### Required action
Copy all records precisely, apart from the pictures.

[Opening Data section]

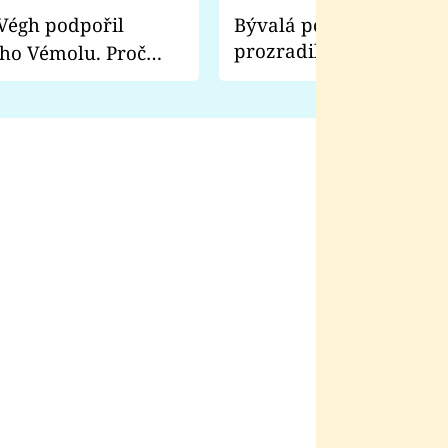
Bývalá pornoherečka
prozradila, co ji šokova
ho Vémolu. Proč
natáčení Euforie. Vážně
ji zápasit s ním než
bylo drsnější než hanba
 Kinclem?
filmy?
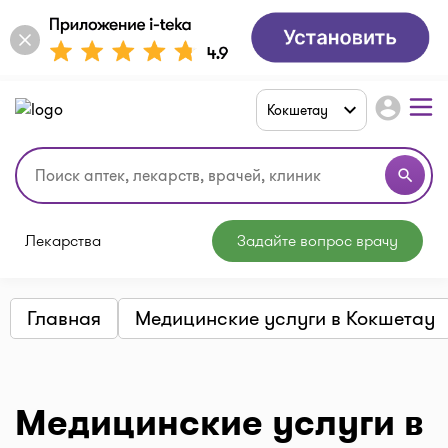
account_circle
Кокшетау
search
Лекарства
Задайте вопрос врачу
Главная
Медицинские услуги в Кокшетау
Медицинские услуги в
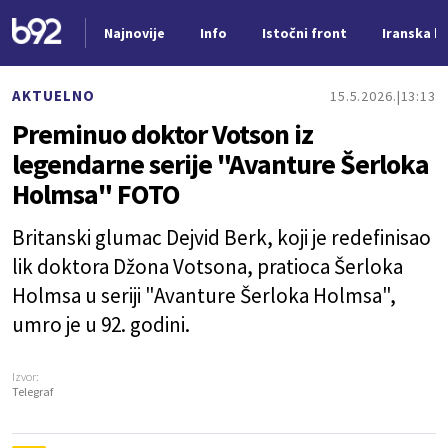
Najnovije
Info
Istočni front
Iranska kr
Nova vest
AKTUELNO
15.5.2026.
13:13
Preminuo doktor Votson iz
legendarne serije "Avanture Šerloka
Holmsa" FOTO
Britanski glumac Dejvid Berk, koji je redefinisao
lik doktora Džona Votsona, pratioca Šerloka
Holmsa u seriji "Avanture Šerloka Holmsa",
umro je u 92. godini.
Izvor:
Telegraf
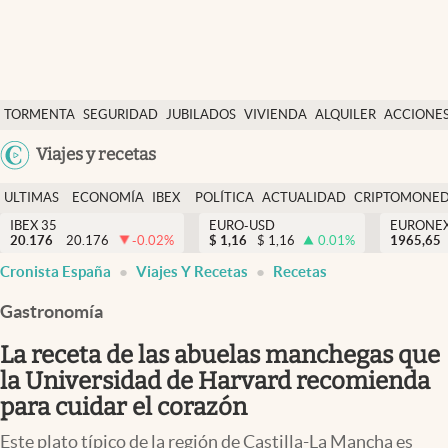
Últimas Noticias
TORMENTA
SEGURIDAD
JUBILADOS
VIVIENDA
ALQUILER
ACCIONE
Economía y finanzas
SOCIAL
Argentina
Viajes y recetas
Política
España
Actualidad
ULTIMAS
ECONOMÍA
IBEX
POLÍTICA
ACTUALIDAD
CRIPTOMONE
México
NOTICIAS
Y
Y
IBEX 35
EURO-USD
EURONE
Criptomonedas
20.176
20.176
-0.02
%
$
1,16
$
1,16
0.01
%
USA
1965,65
FINANZAS
EURO
Cronista España
Viajes Y Recetas
Recetas
Colombia
España
Uruguay
Gastronomía
La receta de las abuelas manchegas que
la Universidad de Harvard recomienda
para cuidar el corazón
Este plato típico de la región de Castilla-La Mancha es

[Closing Data section]

### Response to this task
Bývalá pornoherečka
prozradila, co ji šokova
ho Vémolu. Proč
natáčení Euforie. Vážně
ji zápasit s ním než
bylo drsnější než hanba
 Kinclem?
filmy?
account_circle
Кокшетау
search
Лекарства
Задайте вопрос врачу
Главная
Медицинские услуги в Кокшетау
Медицинские услуги в
Najnovije
Info
Istočni front
Iranska kr
Nova vest
AKTUELNO
15.5.2026.
13:13
Preminuo doktor Votson iz
legendarne serije "Avanture Šerloka
Holmsa" FOTO
Britanski glumac Dejvid Berk, koji je redefinisao
lik doktora Džona Votsona, pratioca Šerloka
Holmsa u seriji "Avanture Šerloka Holmsa",
umro je u 92. godini.
Izvor:
Telegraf
Últimas Noticias
TORMENTA
SEGURIDAD
JUBILADOS
VIVIENDA
ALQUILER
ACCIONE
Economía y finanzas
SOCIAL
Argentina
Viajes y recetas
Política
España
Actualidad
ULTIMAS
ECONOMÍA
IBEX
POLÍTICA
ACTUALIDAD
CRIPTOMONE
México
NOTICIAS
Y
Y
IBEX 35
EURO-USD
EURONE
Criptomonedas
20.176
20.176
-0.02
%
$
1,16
$
1,16
0.01
%
USA
1965,65
FINANZAS
EURO
Cronista España
Viajes Y Recetas
Recetas
Colombia
España
Uruguay
Gastronomía
La receta de las abuelas manchegas que
la Universidad de Harvard recomienda
para cuidar el corazón
Este plato típico de la región de Castilla-La Mancha es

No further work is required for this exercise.